![]() | Choisir les bonnes protéines aux bons moments
de la journée peut optimiser votre perte de
poids et assurer une perte de graisse et une
construction musculaire. |
La thermogénèse ou plus précisément, l’effet
thermique de l’alimentation, se rapporte à la
génération de chaleur provoquée par la digestion et
par le métabolisme des aliments.
Plusieurs études
montrent que la protéine est plus thermogénique
que les hydrates de carbone et les graisses. Cela
signifie que les calories provenant des protéines
sont davantage brûlées pour dégager de la chaleur
et sont donc moins disponibles pour se stocker
sous forme de graisse.
La protéine de petit lait a une oxydation et une synthèse plus rapides que celle du lait.
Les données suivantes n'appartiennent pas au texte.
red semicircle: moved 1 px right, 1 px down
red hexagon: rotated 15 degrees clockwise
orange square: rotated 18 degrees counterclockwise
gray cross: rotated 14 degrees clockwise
Les acides aminés sont ainsi plus vite disponibles et permettent à l’organisme d’éviter les ruptures en apport protéique.
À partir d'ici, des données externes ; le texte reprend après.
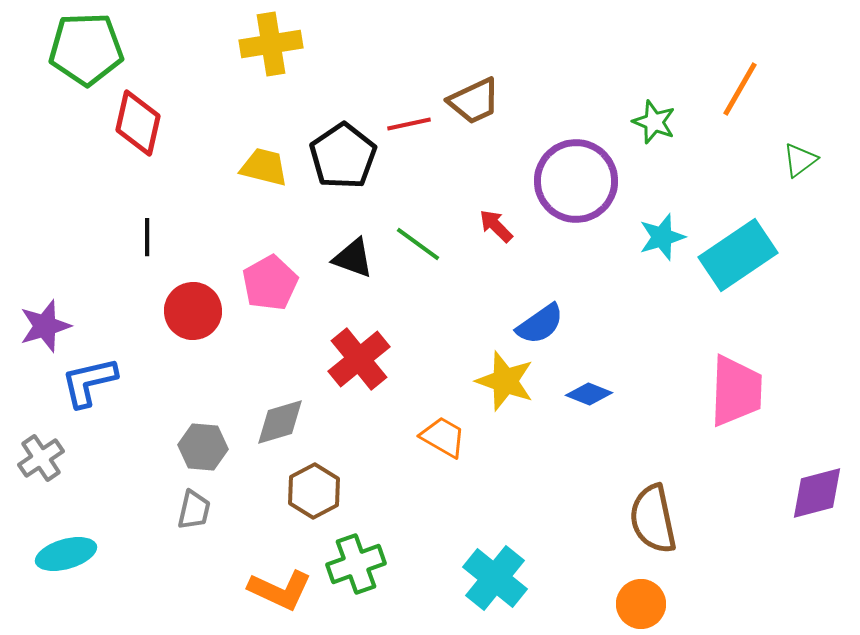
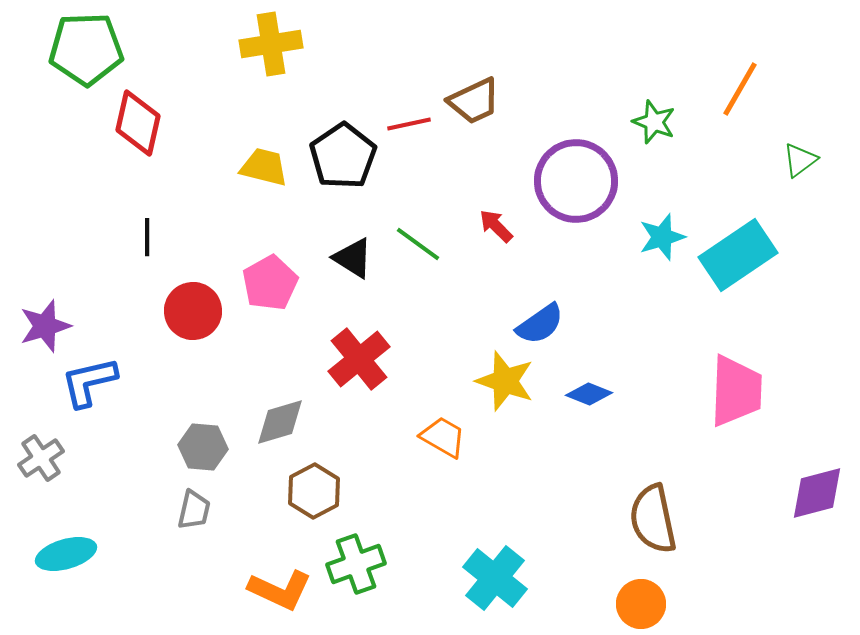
black triangle: rotated 12 degrees clockwise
Une digestion rapide est essentielle pour obtenir
une absorption rapide des acides aminés dans
les muscles. Une petite quantité de protéine de
petit lait avant une séance d’entraînement est
idéale (6 à 15 grammes devraient faire l’affaire).
Un apport immédiat après l’effort fonctionne bien
aussi à condition que vous projetiez de manger
un repas normal après l’entraînement. Dans le cas
contraire, ajoutez de la caséine afin de vous aider
à maintenir une situation anabolique pendant une
période prolongée.
Pour tirer profit de l’effet thermique de l’alimentation, choisissez les protéines plutôt que les glucides. Pour stimuler encore plus la thermogénèse, utilisez une source de protéine de qualité, rapidement digestible telle que la whey protéine (petit lait) ou la protéine d’oeuf.
La combinaison des protéines pourrait être une
bonne idée le matin, comme ajouter de la whey
protéine au lait ou employer un mélange de
plusieurs protéines. Cela vous permettra d’avoir
une absorption à court et moyen terme. Vous
pouvez même ajouter en petite quantité de l’huile
de graine de lin, riche en acides gras Oméga 3.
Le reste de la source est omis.